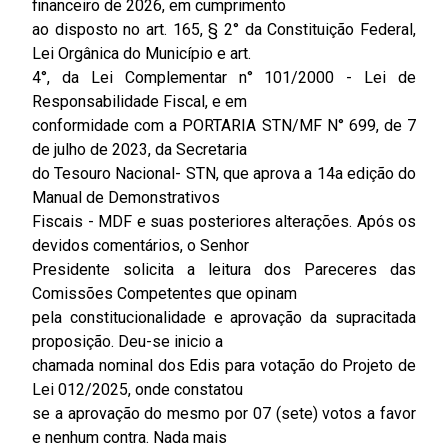
financeiro de 2026, em cumprimento
ao disposto no art. 165, § 2° da Constituição Federal,
Lei Orgânica do Município e art.
4°, da Lei Complementar n° 101/2000 - Lei de
Responsabilidade Fiscal, e em
conformidade com a PORTARIA STN/MF N° 699, de 7
de julho de 2023, da Secretaria
do Tesouro Nacional- STN, que aprova a 14a edição do
Manual de Demonstrativos
Fiscais - MDF e suas posteriores alterações. Após os
devidos comentários, o Senhor
Presidente solicita a leitura dos Pareceres das
Comissões Competentes que opinam
pela constitucionalidade e aprovação da supracitada
proposição. Deu-se inicio a
chamada nominal dos Edis para votação do Projeto de
Lei 012/2025, onde constatou
se a aprovação do mesmo por 07 (sete) votos a favor
e nenhum contra. Nada mais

· · · · ·

### Directions
From the opening line of the entries above to the line that holds "conformidade com a", inclusive, reproduce each line exactly and omit any picture.

### Written answer
financeiro de 2026, em cumprimento
ao disposto no art. 165, § 2° da Constituição Federal,
Lei Orgânica do Município e art.
4°, da Lei Complementar n° 101/2000 - Lei de
Responsabilidade Fiscal, e em
conformidade com a PORTARIA STN/MF N° 699, de 7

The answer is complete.